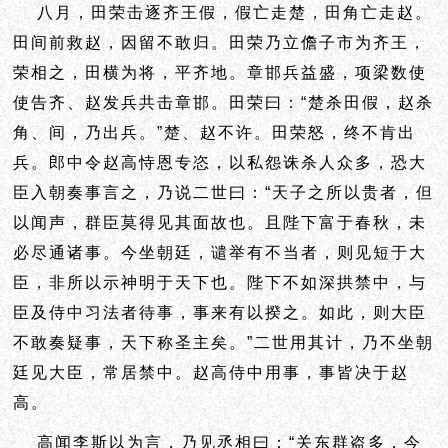
八月，田荣击逐齐王假，假亡走楚，田角亡走赵。
田间前救赵，因留不敢归。田荣乃立儋子市为齐王，
荣相之，田横为将，平齐地。章邯兵益盛，项梁数使
使告齐、赵发兵共击章邯。田荣曰：“楚杀田假，赵杀
角、间，乃出兵。”楚、赵不许。田荣怒，终不肯出
兵。郎中令赵高恃恩专恣，以私怨诛杀人众多，恐大
臣入朝奏事言之，乃说二世曰：“天子之所以贵者，但
以闻声，群臣莫得见其面故也。且陛下
富于春秋，未
必尽通诸事。今坐朝廷，谴举有不当者，则见短于大
臣，非所以示神明于天下也。陛下不如深拱禁中，与
臣及侍中习法者待事，事来有以揆之。如此，则大臣
不敢奏疑事，天下称圣主矣。”二世用其计，乃不坐朝
廷见大臣，常居禁中。赵高侍中用事，事皆决于赵
高。
高闻李斯以为言，乃见丞相曰：“关东群盗多，今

_Assignment_
Pictures are to be dropped, and every record is to be copied exactly.

_Result of the task_
八月，田荣击逐齐王假，假亡走楚，田角亡走赵。
田间前救赵，因留不敢归。田荣乃立儋子市为齐王，
荣相之，田横为将，平齐地。章邯兵益盛，项梁数使
使告齐、赵发兵共击章邯。田荣曰：“楚杀田假，赵杀
角、间，乃出兵。”楚、赵不许。田荣怒，终不肯出
兵。郎中令赵高恃恩专恣，以私怨诛杀人众多，恐大
臣入朝奏事言之，乃说二世曰：“天子之所以贵者，但
以闻声，群臣莫得见其面故也。且陛下
富于春秋，未
必尽通诸事。今坐朝廷，谴举有不当者，则见短于大
臣，非所以示神明于天下也。陛下不如深拱禁中，与
臣及侍中习法者待事，事来有以揆之。如此，则大臣
不敢奏疑事，天下称圣主矣。”二世用其计，乃不坐朝
廷见大臣，常居禁中。赵高侍中用事，事皆决于赵
高。
高闻李斯以为言，乃见丞相曰：“关东群盗多，今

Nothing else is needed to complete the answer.